I don’t think anyone else sees it this way. This is a story which has a beginning in the 1910s and 1920s when America’s 19th century Victorian culture became unglued and was challenged, collapsed and was replaced by a modernist elite, a middle in which the new modernist values of the American elite hit a critical mass in the 1960s and 1970s and an end in which those values have penetrated down to the roots of our culture and have infected the masses in the 2020s. We’re now entering a toxic phase or a crisis phase in which a culture dies. Just as romantic nationalism set nation against nation and culminated in the World Wars, modernism has rotted and dissolved nations from within and estranged and alienated established elites from the masses – the sea of bigots out in flyover country – which is leading us toward a similar crisis.
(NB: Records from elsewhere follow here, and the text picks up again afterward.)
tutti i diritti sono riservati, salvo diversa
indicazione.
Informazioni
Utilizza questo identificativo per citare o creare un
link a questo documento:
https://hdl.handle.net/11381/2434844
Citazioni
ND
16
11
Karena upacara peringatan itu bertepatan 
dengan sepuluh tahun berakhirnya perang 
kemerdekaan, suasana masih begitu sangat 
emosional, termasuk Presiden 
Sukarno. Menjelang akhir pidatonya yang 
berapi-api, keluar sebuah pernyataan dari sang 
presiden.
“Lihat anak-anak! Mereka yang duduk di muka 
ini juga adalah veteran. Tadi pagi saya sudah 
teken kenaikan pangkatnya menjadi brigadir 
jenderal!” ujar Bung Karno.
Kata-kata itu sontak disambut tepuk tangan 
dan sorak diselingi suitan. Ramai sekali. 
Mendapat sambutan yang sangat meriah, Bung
Who are the people who are “far right domestic extremists”? It is the people who haven’t degenerated and lost their national characteristics due to fashionable elite trends. If you cling to the traditional view that men and women are different and that men ought to be masculine and women ought to be feminine and that there are two genders, which is what Americans used to believe until quite recently, you fit the profile of a “domestic extremist.” If you continue to define morality as the traditional moral virtues and vices and Christianity, not as the laundry list of -isms and -phobias, you are a “domestic extremist.” If you continue to value your race and ethnicity and culture and define your sense of identity in traditional terms as a bond that stretches across generations, not in terms of which consumer products you choose or how you express yourself, you are a “domestic extremist.” If you happen to like George Washington and Thomas Jefferson and don’t feel outraged and compelled to topple their statues, you are a “domestic extremist.” The definition of a “domestic extremist” are people who are old fashioned or normal Americans who are not hip to what is going on in places like Brooklyn or San Francisco or overseas in London or Paris.
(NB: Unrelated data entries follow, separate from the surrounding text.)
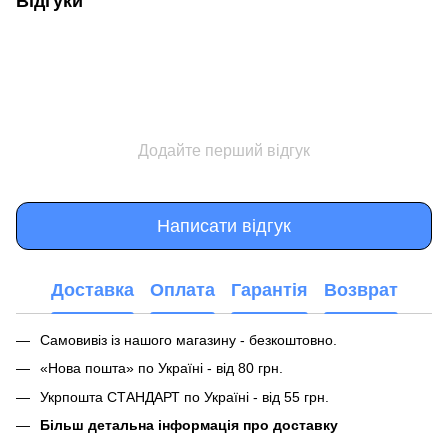
Відгуки
Додайте перший відгук
Написати відгук
Доставка
Оплата
Гарантія
Возврат
Самовивіз із нашого магазину - безкоштовно.
«Нова пошта» по Україні - від 80 грн.
Укрпошта СТАНДАРТ по Україні - від 55 грн.
Більш детальна інформація про доставку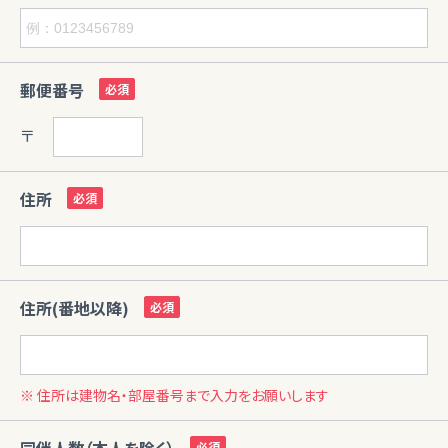
郵便番号
〒
住所
住所(番地以降)
※ 住所は建物名・部屋番号まで入力をお願いします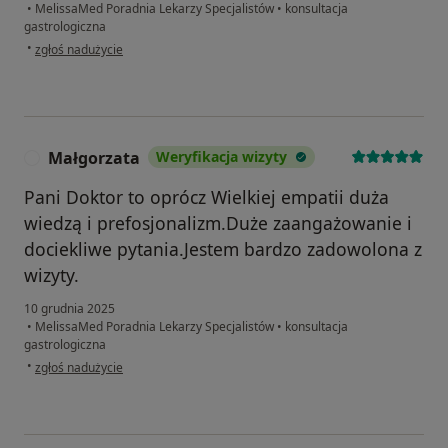
•
MelissaMed Poradnia Lekarzy Specjalistów
•
konsultacja
gastrologiczna
w opinii użytkownika Aleksandra
•
zgłoś nadużycie
Małgorzata
Weryfikacja wizyty
M
Pani Doktor to oprócz Wielkiej empatii duża
wiedzą i prefosjonalizm.Duże zaangażowanie i
dociekliwe pytania.Jestem bardzo zadowolona z
wizyty.
10 grudnia 2025
•
MelissaMed Poradnia Lekarzy Specjalistów
•
konsultacja
gastrologiczna
w opinii użytkownika Małgorzata
•
zgłoś nadużycie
The divide is between people who are staying put and people who are rapidly degenerating. Gender fluidity, censorship and vegetarianism are some new fashionable trends on the modernist side. The populist or traditionalist side continues to insist that men and women are biologically different and on meat eating and on free speech which are positions that are common among “extremists.”
Note: It all started in those bohemian neighborhoods in the Fin de siècle. The art, literature and music of a civilization are leading indicators. Cultural liberalism grew out of modernism.